Han Han et le phénomène blog
Le blog est un phénomène en pleine expansion en Chine. On estime ainsi que sur près de 400 millions d’utilisateurs d’Internet que compte aujourd’hui ce pays, plus de la moitié disposent d’un blog. Les réflexions personnelles, les séquences filmées, ou encore les histoires racontées et déformées sont ainsi devenues des nouvelles formes d’informations dans un pays où l’information au singulier reste étroitement contrôlée par l’Etat. Les internautes chinois décrivent une société en mutation, commentent l’actualité, alimentent parfois des thèses nationalistes et sino-centrées (notamment en tenant des propos xénophones anti-japonais), mais critiquent aussi les autorités politiques, à divers degré, et en s’efforçant de passer entre les mailles de la censure et de la « nouvelle muraille de Chine », protection virtuelle du régime contre les influences extérieures sur des thèmes tels que la démocratie, les droits de l’homme ou encore la corruption.
Lancé en 2006, le blog de Han Han a déjà reçu depuis plus de 400 millions de visiteurs, et est tout simplement le blog le plus fréquenté au monde. Sa forte popularité et son style d’écriture déclenche une avalanche des commentaires, s’attirant un nombre impressionnant de fans, mais suscitant de multiples critiques, au point que de nombreux textes sont tout simplement censurés. Han Han était déjà célèbre avant de se lancer dans l’aventure d’un blog. A 19 ans, il a publié son premier roman, qui a remporté un grand succès avec deux millions d’exemplaires vendus. Comme tous les adolescents rebelles à cette période, Han Han a même choisi de quitter l’école avant de passer l’équivalent du baccalauréat chinois. Alors aujourd’hui, avec une voix indépendante, sa mèche rebelle fait du bruit au sein de la génération née après 1980, plus critique que ses aînés de la société chinoise. Sans réelle conscience politique (ce qui est également symptomatique de cette génération), Han Han ajoute cependant de temps en temps son opinion à ses textes : corruption, ignorance des élites, censure, failles du système éducatif chinois ou bulle immobilière sont des thèmes qu’il ne manque pas de commenter. L’exemple de Han Han est caractéristique de ces jeunes blogueurs qui exercent une influence irrésistible sur l’opinion publique, notamment les jeunes chinois.

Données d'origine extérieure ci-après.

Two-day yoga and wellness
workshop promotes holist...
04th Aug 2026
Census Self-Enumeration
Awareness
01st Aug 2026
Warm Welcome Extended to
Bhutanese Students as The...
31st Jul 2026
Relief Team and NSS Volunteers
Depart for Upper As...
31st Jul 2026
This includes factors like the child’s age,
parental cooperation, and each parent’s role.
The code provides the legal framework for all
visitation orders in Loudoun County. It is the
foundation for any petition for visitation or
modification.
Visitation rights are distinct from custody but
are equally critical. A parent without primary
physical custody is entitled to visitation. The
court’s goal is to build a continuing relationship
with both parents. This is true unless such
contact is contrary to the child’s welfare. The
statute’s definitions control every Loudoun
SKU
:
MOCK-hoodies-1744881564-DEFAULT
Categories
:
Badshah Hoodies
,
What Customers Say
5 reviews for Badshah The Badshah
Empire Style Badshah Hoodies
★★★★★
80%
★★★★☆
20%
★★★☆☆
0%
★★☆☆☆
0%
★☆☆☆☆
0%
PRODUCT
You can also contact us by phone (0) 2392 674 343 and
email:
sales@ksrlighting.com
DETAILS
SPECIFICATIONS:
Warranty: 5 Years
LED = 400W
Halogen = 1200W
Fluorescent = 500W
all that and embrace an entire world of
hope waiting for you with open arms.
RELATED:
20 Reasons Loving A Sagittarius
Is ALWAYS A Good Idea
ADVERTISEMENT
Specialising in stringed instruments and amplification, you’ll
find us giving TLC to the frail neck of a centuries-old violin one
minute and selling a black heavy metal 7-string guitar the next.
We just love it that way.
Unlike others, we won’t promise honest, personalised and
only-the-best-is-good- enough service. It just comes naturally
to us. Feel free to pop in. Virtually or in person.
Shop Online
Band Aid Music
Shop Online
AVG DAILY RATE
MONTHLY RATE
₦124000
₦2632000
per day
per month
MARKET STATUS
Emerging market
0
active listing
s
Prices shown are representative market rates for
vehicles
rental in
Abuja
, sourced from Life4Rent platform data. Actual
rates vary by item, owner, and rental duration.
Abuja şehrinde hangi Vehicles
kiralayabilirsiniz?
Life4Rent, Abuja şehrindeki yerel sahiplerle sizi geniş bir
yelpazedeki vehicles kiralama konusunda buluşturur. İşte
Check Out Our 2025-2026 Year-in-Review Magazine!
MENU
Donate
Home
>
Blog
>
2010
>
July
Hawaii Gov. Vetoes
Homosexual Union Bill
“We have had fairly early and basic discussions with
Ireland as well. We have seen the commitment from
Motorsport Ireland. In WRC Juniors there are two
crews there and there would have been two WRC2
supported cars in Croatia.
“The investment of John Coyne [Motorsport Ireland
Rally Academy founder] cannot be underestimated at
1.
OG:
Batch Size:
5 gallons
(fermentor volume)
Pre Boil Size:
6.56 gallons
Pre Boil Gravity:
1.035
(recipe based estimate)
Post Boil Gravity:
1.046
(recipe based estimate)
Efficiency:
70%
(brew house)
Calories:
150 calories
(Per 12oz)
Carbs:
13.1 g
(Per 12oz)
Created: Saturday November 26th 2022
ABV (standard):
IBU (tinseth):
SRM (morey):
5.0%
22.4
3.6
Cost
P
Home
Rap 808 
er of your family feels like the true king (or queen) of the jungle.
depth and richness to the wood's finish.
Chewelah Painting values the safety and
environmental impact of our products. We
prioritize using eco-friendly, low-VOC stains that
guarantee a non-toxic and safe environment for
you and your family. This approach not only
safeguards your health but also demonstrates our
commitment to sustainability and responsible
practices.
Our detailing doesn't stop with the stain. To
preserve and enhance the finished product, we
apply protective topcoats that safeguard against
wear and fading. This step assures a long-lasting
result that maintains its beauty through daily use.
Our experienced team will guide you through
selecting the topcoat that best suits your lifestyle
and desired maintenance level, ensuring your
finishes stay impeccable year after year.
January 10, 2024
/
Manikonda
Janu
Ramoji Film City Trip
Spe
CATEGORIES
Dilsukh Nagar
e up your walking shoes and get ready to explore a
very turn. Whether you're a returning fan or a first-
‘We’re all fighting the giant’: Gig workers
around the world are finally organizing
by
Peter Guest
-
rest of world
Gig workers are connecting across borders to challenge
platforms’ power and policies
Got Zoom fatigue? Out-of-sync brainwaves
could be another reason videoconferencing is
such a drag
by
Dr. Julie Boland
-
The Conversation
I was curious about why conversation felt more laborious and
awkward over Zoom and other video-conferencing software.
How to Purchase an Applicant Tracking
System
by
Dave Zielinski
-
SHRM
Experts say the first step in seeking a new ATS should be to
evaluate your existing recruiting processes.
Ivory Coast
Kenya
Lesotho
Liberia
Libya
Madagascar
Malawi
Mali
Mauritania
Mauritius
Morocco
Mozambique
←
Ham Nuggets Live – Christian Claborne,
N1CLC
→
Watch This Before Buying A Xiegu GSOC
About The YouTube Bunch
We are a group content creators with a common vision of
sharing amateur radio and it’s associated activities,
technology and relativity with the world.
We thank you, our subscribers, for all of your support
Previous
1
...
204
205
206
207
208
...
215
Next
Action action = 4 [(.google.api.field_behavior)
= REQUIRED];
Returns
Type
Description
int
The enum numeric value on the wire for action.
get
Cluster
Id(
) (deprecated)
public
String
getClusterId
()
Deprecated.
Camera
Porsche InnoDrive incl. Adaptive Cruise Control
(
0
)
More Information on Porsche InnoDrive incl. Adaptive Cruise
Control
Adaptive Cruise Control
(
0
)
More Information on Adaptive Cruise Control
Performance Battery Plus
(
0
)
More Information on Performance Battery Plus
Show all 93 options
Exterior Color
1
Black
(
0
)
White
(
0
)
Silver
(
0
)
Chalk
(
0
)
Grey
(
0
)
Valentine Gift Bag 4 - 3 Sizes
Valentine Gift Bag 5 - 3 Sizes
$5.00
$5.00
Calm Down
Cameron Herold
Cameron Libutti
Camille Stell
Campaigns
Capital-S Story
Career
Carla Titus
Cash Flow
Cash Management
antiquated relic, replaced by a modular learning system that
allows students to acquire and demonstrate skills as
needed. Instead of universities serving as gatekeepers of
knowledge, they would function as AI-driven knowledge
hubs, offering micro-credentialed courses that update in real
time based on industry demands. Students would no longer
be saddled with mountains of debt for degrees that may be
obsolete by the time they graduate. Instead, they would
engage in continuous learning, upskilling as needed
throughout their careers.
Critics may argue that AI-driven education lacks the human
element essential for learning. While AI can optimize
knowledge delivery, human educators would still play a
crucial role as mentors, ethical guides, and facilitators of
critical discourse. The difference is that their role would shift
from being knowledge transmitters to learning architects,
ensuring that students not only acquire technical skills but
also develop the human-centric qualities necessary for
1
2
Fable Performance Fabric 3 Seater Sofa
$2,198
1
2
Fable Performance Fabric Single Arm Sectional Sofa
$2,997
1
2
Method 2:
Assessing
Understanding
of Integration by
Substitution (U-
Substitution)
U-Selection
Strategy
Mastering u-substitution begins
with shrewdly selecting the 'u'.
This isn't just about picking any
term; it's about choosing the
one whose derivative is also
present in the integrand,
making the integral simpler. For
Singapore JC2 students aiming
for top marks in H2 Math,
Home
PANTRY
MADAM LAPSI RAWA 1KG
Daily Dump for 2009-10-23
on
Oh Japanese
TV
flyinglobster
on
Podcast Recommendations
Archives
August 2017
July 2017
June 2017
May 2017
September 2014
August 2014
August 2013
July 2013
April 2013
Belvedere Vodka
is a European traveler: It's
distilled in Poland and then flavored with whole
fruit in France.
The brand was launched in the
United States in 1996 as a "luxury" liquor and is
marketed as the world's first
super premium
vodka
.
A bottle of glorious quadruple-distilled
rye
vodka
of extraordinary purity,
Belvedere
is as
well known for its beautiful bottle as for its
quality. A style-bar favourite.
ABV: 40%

Les 73 textes rassemblés dans cet ouvrage, articles mis en lignes sur le blog ou entretiens, furent publiés il y a deux ans à Taiwan, et couvrent une période qui va de 2006 à 2010. Han Han y porte un regard sur les mutations chinoises, sur des évènements importants comme les Jeux Olympiques de Pékin ou l’Exposition universelle de Shanghai (sa ville), mais aussi le tremblement de terre du Sichuan, les tensions diplomatiques sur fond de nationalisme entre la Chine et le Japon ou encore le boycott de carrefour après le passage de la flamme olympique à Pékin. Dans un style dépouillé, direct, et surtout très sarcastique, il attire l’attention sur des questions de société, donne son opinion sans tabou, et interagit avec les internautes en les interpellant régulièrement, les provocant même parfois.
Certains voient dans le phénomène Han Han, autodidacte qui compare souvent les universités à des prostituées, est aussi pilote automobile et amoureux de grosses cylindrées, un parallèle avec le mouvement beatnik dans l’Amérique des années 1960. Porte-parole des réformateurs d’une génération qui veut s’émanciper, Han Han réfute cependant ce parallèle (il en fait d’ailleurs mention dans ce livre), et minimise volontiers la portée de son blog, qu’il se réjouit de voir si populaire, mais qu’il ne considère pas comme subversif. Il n’en demeure pas moins que les dirigeants chinois se méfient de Han Han, et si le célèbre dissident et autre bloggeur Ai Weiwei voit en lui « le fossoyeur des écrivains de la vieille génération », il pourrait avec d’autres inspirer des changements profonds dans la société chinoise.
Han Han, Blogs de Chine, Paris, Gallimard, collection Encre de Chine, 2012, 399 pages.